Todo esto es sólo un ejemplo y se podría pensar que un solo caso no vale para semejantes conclusiones. Sin embargo, ya he hablado en reiteradas ocasiones de lo mismo y mis colegas en estas páginas lo perciben de la misma manera. Son situaciones que hacen evidente que se trata de una sociedad cuya violencia está en cada uno de nosotros. Porque la violencia no son solamente las balas y los golpes, son también las palabras agresivas, los modos de expresarse, los tonos de la voz.
Por eso no deja de llamarme la atención que en la marcha reciente, que se llamaba “por la paz” se escucharan gritos pidiendo muerte para los políticos que no les gustan y venganza (que no justicia).Lo anterior me lleva a una conclusión aún más terrible: ¿Serán así las cosas porque una parte de la sociedad mexicana no quiere que esto cambie?Sabemos bien que para que una situación social se modifique es porque la sociedad en su conjunto verdaderamente lo desea.
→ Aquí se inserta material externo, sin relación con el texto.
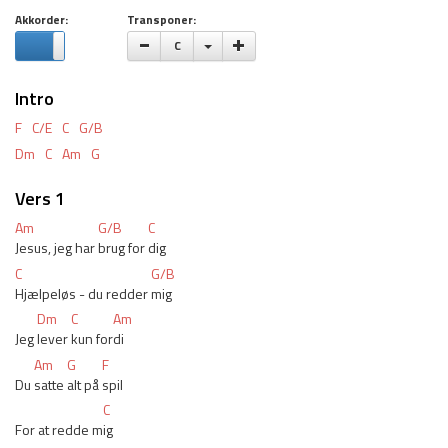
Akkorder:
Transponer:
Vælge toneart
C
Intro
F
C/E
C
G/B
Dm
C
Am
G
Vers 1
Am
G/B
C
Jesus, jeg har 
brug for 
dig
C
G/B
Hjælpeløs - du redder 
mig
Dm
C
Am
Jeg 
lever 
kun for
di
Am
G
F
Du 
satte 
alt på 
spil
C
For at redde m
ig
Sin embargo, aquí parecería que no es así. Y me pregunto: ¿Tiene esto que ver con que a tantos le conviene la criminalidad, el clima de impunidad, el vacío de gobierno, la falta de leyes y la corrupción?Lo digo porque estoy segura de que las madres y padres y esposas y hermanas y vecinos y amigos de los que cometen actos de delincuencia lo saben y lo callan, ya que reciben los beneficios.Es muy doloroso y muy pesimista, pero tal vez en eso reside el problema.